Pero entonces Calarcá se quedó mudo por los elogios de Dulima que desde hacía tanto tiempo quería conocer. Lo llamaban “El indio bravo”, “El indio guerrero”, pero ahorita estaba dócil y manso, semejante a un pajarillo. No sabía que hacer, pero al ratico sacudió la cabeza, se hizo dueño de si mismo y dijo “Gracias diosa”.
Y volteando a donde estaban Ibagué y Yexalen, cogió el regalo de los Dulimas y poniéndolo en el moco del elefante, le ordenó entregárselo a la diosa. El animal levantó el moco hacia atrás esperando que Dulima cogiera la corona. Ella la agarró, estirándose un poco, dejando ver la flexibilidad de su cuerpo y dichosa, se la puso, disfrutando del resplandor de las seis esmeraldas. En ese momento los Panches y las gentes de las tribus recién llegadas, que eran mas de cien mil, aplaudieron, gritaron y silbaron sin parar, sin quitarle la vista a Dulima que ahora se veía mas bella porque un resplandor desconocido la rodeaba.
Después de haberle entregado ese regalo, los toches, que eran vecinos de los Dulimas y fabricantes de pectorales de oro, y de coronas de plumas de aves exóticas, traían para la diosa el mejor pectoral, fabricado por el artista de la tribu. Tenía hilos de plata enrollados de modo aartístico, y palabras grabadas, también de plata: “Somos el pueblo sabio”, decía una frasecita en un ángulo del metal. Tenía artificios como hoyuelos, giros, terminaciones brillantes y grabados secretos que hablaban de su historia. Eran las creencias del pueblo toche, que otro día, no muy lejos, emigraría de la nación Pijao, al imperio de Santander:
Había un sol tallado en lo alto, con un diamante de luz en el centro, la luna a su lado, creada con una esmeralda muy verde. Mas allá, una constelación de estrellas, y cada una tenía una perla del océano. Traían también una corona de plumas de cisne, símbolo del poder y la sabiduría de los sacerdotes de ese pueblo.
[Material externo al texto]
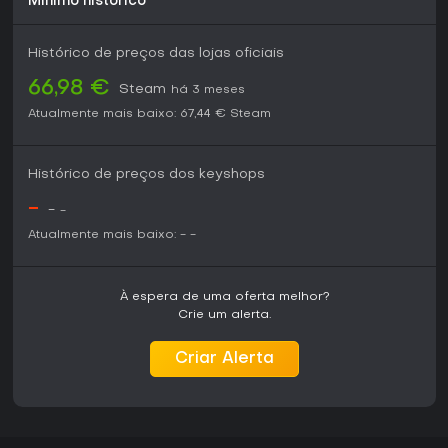
Mínimo histórico
Histórico de preços das lojas oficiais
66,98 €
Steam
há 3 meses
Atualmente mais baixo:
67,44 €
Steam
Histórico de preços dos keyshops
-
-
-
Atualmente mais baixo:
-
-
À espera de uma oferta melhor?
Crie um alerta.
Criar Alerta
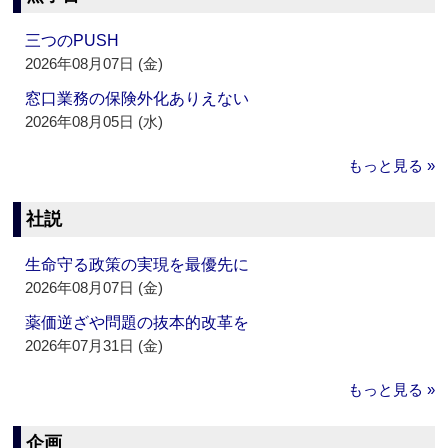
三つのPUSH
2026年08月07日 (金)
窓口業務の保険外化ありえない
2026年08月05日 (水)
もっと見る »
社説
生命守る政策の実現を最優先に
2026年08月07日 (金)
薬価逆ざや問題の抜本的改革を
2026年07月31日 (金)
もっと見る »
企画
Ibagué se había montado en su caballo para pasarle fácilmente el pectoral y la corona a Dulima. El animal sacudió la cola y su crin de plumas de colores, que la diosa admiró sonriendo. Cuminao echó mas chispas azules por los ojos, porque quizás estaba nervioso y muy brioso, quemando intensamente al cacique Calarcá en un brazo y en una pierna, que retiró brusco y disgustado. La piel se le enrojeció inmediatamente, le salieron ampollas grandes y blanquecinas que lo asustaron por lo raras y porque le ardían como candela. Los bordes se le ennegrecieron y el cacique gritó “Huy, es terrible ésta quemazón de cuminao. Ho, ho ho ,ho, diosa, diosa Dulima sálveme, solo usted puede hacerlo”, decía desesperado soplándose las quemaduras. Entonces Dulima estiró un brazo y poniendo la palma de la mano hacia abajo, entrecerró los ojos, y diciendo palabras mágicas que nadie entendió, curó milagrosamente a Calarcá que ya tenía la piel lisa y completamente sana.
Todos vieron el prodigio y mirando a Dulima se quedaron callados junto a los elefantes que agitaban las orejas, nerviosos, gritando de vez en cuando, levantando los mocos como ensayando himnos para la diosa. Los leones de melena roja rugían con la cabeza agachada mientras lágrimas inexplicables, de color verde le salían de los ojos, resbalándose por las barbas y el hocico, cayendo al hielo que quedaba completamente teñido de ese color.